▶ [WORK ITEM]
The records below need to be set down again exactly; their images stay out.

▶ [SOURCE MATERIAL]
###
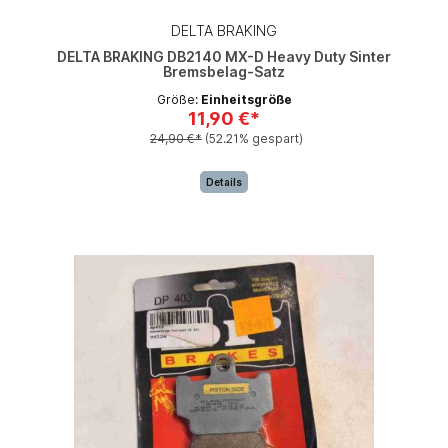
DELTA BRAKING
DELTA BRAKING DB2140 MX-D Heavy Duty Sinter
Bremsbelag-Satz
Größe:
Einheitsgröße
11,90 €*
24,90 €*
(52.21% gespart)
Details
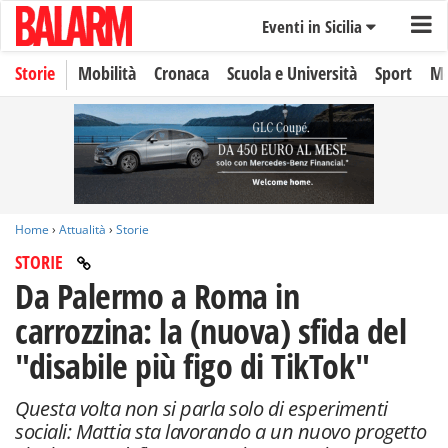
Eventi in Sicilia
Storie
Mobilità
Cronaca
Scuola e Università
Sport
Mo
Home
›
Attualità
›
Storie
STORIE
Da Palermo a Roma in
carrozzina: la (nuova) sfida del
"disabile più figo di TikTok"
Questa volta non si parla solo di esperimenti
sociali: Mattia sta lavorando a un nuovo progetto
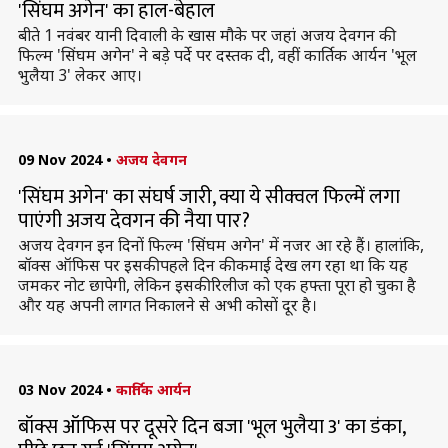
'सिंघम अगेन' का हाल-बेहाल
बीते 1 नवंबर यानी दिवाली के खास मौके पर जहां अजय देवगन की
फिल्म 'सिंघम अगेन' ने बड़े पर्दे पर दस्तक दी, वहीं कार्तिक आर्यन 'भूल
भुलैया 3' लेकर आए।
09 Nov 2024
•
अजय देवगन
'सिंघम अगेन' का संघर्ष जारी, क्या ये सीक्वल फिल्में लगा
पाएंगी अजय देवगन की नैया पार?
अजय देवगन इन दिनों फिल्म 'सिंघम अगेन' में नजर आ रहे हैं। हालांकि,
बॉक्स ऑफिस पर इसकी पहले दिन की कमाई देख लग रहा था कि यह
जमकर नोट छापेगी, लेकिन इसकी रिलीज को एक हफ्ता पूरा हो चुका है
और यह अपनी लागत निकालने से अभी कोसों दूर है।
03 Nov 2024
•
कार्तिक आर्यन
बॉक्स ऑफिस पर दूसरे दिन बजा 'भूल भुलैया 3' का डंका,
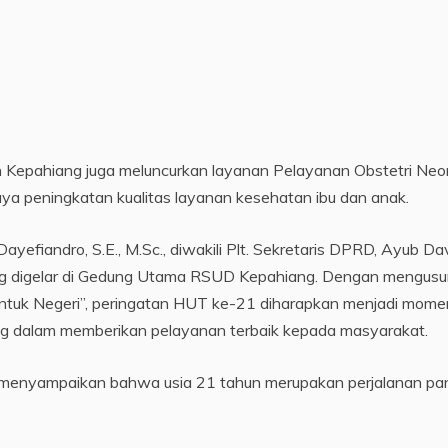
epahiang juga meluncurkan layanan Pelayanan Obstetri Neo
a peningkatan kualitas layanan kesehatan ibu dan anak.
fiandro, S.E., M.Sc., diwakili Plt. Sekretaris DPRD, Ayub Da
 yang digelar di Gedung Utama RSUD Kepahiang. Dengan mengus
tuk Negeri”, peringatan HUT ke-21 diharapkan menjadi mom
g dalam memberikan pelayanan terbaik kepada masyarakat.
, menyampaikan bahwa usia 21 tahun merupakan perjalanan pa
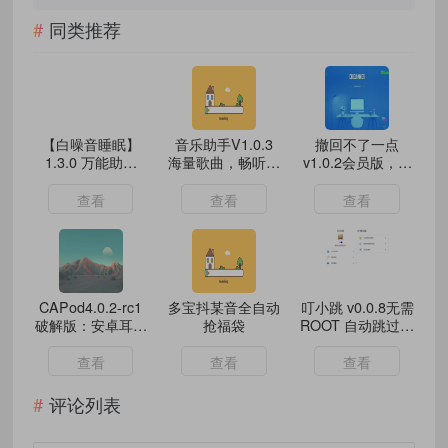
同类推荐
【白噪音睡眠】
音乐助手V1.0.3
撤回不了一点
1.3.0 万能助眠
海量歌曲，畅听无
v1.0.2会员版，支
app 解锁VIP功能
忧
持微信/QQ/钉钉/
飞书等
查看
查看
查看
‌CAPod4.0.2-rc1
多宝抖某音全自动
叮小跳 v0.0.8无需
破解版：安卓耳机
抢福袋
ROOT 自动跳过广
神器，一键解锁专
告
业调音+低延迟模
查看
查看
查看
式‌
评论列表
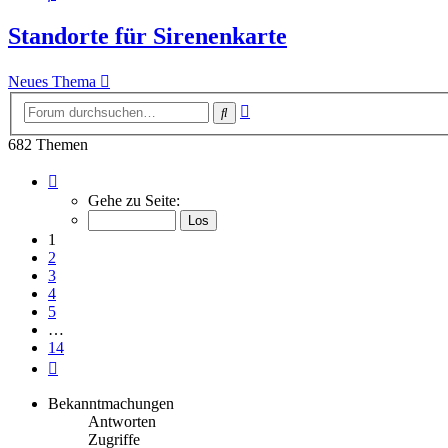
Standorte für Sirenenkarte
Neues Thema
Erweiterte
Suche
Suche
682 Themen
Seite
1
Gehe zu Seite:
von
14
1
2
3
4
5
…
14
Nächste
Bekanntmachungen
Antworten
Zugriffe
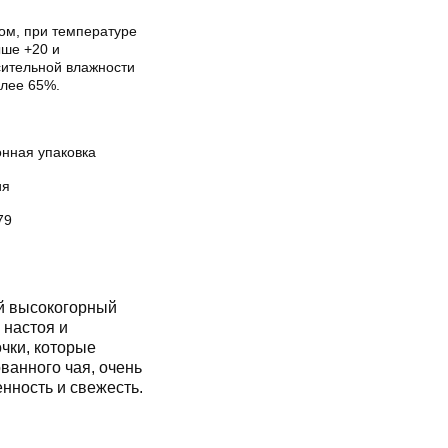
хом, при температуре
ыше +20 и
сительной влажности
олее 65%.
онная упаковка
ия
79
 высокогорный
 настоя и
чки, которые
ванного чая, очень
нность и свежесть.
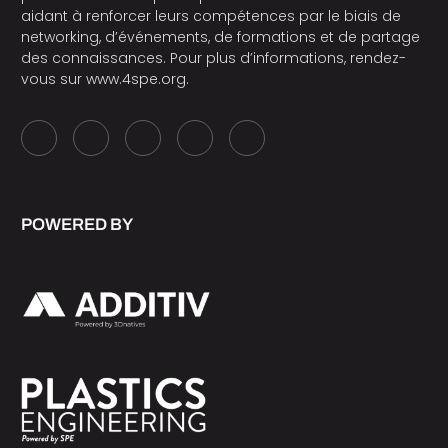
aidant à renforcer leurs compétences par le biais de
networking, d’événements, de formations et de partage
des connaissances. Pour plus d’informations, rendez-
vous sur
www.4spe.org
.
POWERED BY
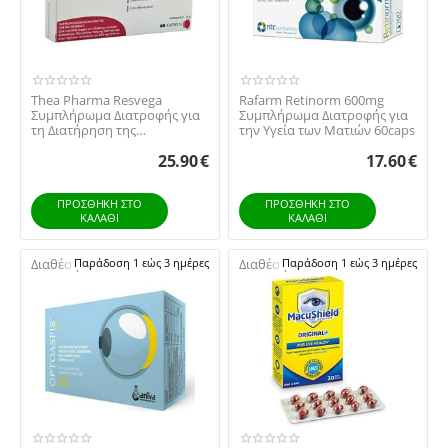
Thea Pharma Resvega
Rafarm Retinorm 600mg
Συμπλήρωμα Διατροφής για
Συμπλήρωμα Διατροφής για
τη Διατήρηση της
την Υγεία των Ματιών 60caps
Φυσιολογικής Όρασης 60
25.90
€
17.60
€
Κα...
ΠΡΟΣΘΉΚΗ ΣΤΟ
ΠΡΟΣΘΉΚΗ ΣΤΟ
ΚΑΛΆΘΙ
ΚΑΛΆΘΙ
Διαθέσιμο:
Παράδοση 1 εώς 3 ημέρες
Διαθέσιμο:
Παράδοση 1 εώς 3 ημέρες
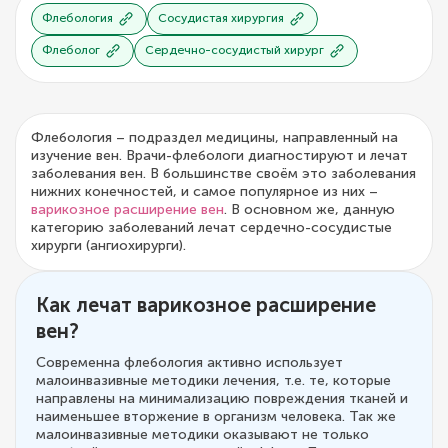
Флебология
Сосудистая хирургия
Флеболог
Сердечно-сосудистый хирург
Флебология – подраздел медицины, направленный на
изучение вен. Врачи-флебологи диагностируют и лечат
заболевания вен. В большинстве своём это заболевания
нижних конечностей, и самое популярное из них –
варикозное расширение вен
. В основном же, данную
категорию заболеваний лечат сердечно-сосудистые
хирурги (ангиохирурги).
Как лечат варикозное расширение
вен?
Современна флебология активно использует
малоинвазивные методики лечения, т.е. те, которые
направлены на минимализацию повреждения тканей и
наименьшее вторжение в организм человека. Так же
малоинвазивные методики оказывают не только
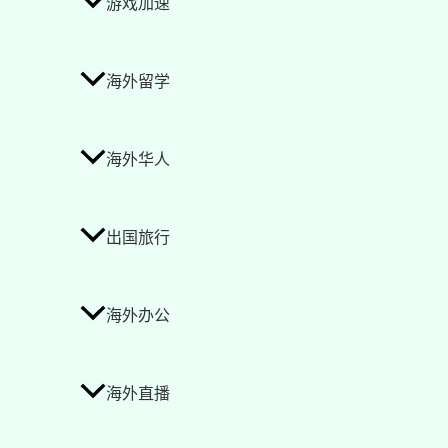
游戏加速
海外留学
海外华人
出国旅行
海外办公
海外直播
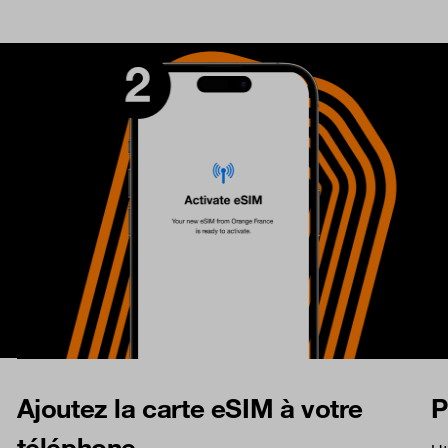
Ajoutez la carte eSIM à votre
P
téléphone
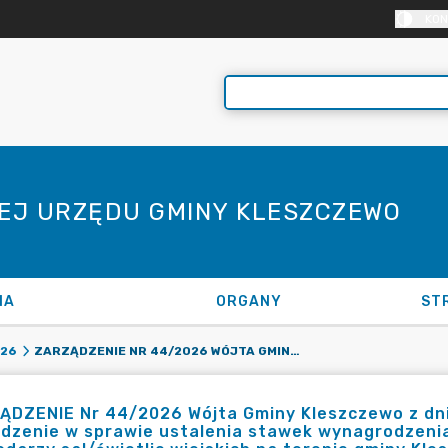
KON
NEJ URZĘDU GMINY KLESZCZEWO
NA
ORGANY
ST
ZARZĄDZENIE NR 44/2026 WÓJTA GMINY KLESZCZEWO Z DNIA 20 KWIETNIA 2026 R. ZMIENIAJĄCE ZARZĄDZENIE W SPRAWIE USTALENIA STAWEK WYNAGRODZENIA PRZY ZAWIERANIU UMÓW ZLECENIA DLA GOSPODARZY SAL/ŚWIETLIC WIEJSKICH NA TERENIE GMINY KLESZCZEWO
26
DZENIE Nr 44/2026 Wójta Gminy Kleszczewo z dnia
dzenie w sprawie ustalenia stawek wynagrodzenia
###
▶ [SOLUTION FOR THIS TASK]
DELTA BRAKING
DELTA BRAKING DB2140 MX-D Heavy Duty Sinter
Bremsbelag-Satz
Größe:
Einheitsgröße
11,90 €*
24,90 €*
(52.21% gespart)
Details
Eventi in Sicilia
Storie
Mobilità
Cronaca
Scuola e Università
Sport
Mo
Home
›
Attualità
›
Storie
STORIE
Da Palermo a Roma in
carrozzina: la (nuova) sfida del
"disabile più figo di TikTok"
Questa volta non si parla solo di esperimenti
sociali: Mattia sta lavorando a un nuovo progetto
'सिंघम अगेन' का हाल-बेहाल
बीते 1 नवंबर यानी दिवाली के खास मौके पर जहां अजय देवगन की
फिल्म 'सिंघम अगेन' ने बड़े पर्दे पर दस्तक दी, वहीं कार्तिक आर्यन 'भूल
भुलैया 3' लेकर आए।
09 Nov 2024
•
अजय देवगन
'सिंघम अगेन' का संघर्ष जारी, क्या ये सीक्वल फिल्में लगा
पाएंगी अजय देवगन की नैया पार?
अजय देवगन इन दिनों फिल्म 'सिंघम अगेन' में नजर आ रहे हैं। हालांकि,
बॉक्स ऑफिस पर इसकी पहले दिन की कमाई देख लग रहा था कि यह
जमकर नोट छापेगी, लेकिन इसकी रिलीज को एक हफ्ता पूरा हो चुका है
और यह अपनी लागत निकालने से अभी कोसों दूर है।
03 Nov 2024
•
कार्तिक आर्यन
बॉक्स ऑफिस पर दूसरे दिन बजा 'भूल भुलैया 3' का डंका,
epahiang juga meluncurkan layanan Pelayanan Obstetri Neo
a peningkatan kualitas layanan kesehatan ibu dan anak.
fiandro, S.E., M.Sc., diwakili Plt. Sekretaris DPRD, Ayub Da
 yang digelar di Gedung Utama RSUD Kepahiang. Dengan mengus
tuk Negeri”, peringatan HUT ke-21 diharapkan menjadi mom
g dalam memberikan pelayanan terbaik kepada masyarakat.
, menyampaikan bahwa usia 21 tahun merupakan perjalanan pa
同类推荐
【白噪音睡眠】
音乐助手V1.0.3
撤回不了一点
1.3.0 万能助眠
海量歌曲，畅听无
v1.0.2会员版，支
app 解锁VIP功能
忧
持微信/QQ/钉钉/
飞书等
查看
查看
查看
‌CAPod4.0.2-rc1
多宝抖某音全自动
叮小跳 v0.0.8无需
破解版：安卓耳机
抢福袋
ROOT 自动跳过广
神器，一键解锁专
告
业调音+低延迟模
查看
查看
查看
式‌
评论列表
Standorte für Sirenenkarte
Neues Thema
Erweiterte
Suche
Suche
682 Themen
Seite
1
Gehe zu Seite:
von
14
1
2
3
4
5
…
14
Nächste
Bekanntmachungen
Antworten
Zugriffe
хом, при температуре
ыше +20 и
сительной влажности
олее 65%.
онная упаковка
ия
79
 высокогорный
 настоя и
чки, которые
ванного чая, очень
нность и свежесть.
aidant à renforcer leurs compétences par le biais de
networking, d’événements, de formations et de partage
des connaissances. Pour plus d’informations, rendez-
vous sur
www.4spe.org
.
POWERED BY
Thea Pharma Resvega
Rafarm Retinorm 600mg
Συμπλήρωμα Διατροφής για
Συμπλήρωμα Διατροφής για
τη Διατήρηση της
την Υγεία των Ματιών 60caps
Φυσιολογικής Όρασης 60
25.90
€
17.60
€
Κα...
ΠΡΟΣΘΉΚΗ ΣΤΟ
ΠΡΟΣΘΉΚΗ ΣΤΟ
ΚΑΛΆΘΙ
ΚΑΛΆΘΙ
Διαθέσιμο:
Παράδοση 1 εώς 3 ημέρες
Διαθέσιμο:
Παράδοση 1 εώς 3 ημέρες
Флебология
Сосудистая хирургия
Флеболог
Сердечно-сосудистый хирург
Флебология – подраздел медицины, направленный на
изучение вен. Врачи-флебологи диагностируют и лечат
заболевания вен. В большинстве своём это заболевания
нижних конечностей, и самое популярное из них –
варикозное расширение вен
. В основном же, данную
категорию заболеваний лечат сердечно-сосудистые
хирурги (ангиохирурги).
Как лечат варикозное расширение
вен?
Современна флебология активно использует
малоинвазивные методики лечения, т.е. те, которые
направлены на минимализацию повреждения тканей и
наименьшее вторжение в организм человека. Так же
малоинвазивные методики оказывают не только
游戏加速
海外留学
海外华人
出国旅行
海外办公
海外直播
Ajoutez la carte eSIM à votre
P
téléphone
KON
NEJ URZĘDU GMINY KLESZCZEWO
NA
ORGANY
ST
ZARZĄDZENIE NR 44/2026 WÓJTA GMINY KLESZCZEWO Z DNIA 20 KWIETNIA 2026 R. ZMIENIAJĄCE ZARZĄDZENIE W SPRAWIE USTALENIA STAWEK WYNAGRODZENIA PRZY ZAWIERANIU UMÓW ZLECENIA DLA GOSPODARZY SAL/ŚWIETLIC WIEJSKICH NA TERENIE GMINY KLESZCZEWO
26
DZENIE Nr 44/2026 Wójta Gminy Kleszczewo z dnia
dzenie w sprawie ustalenia stawek wynagrodzenia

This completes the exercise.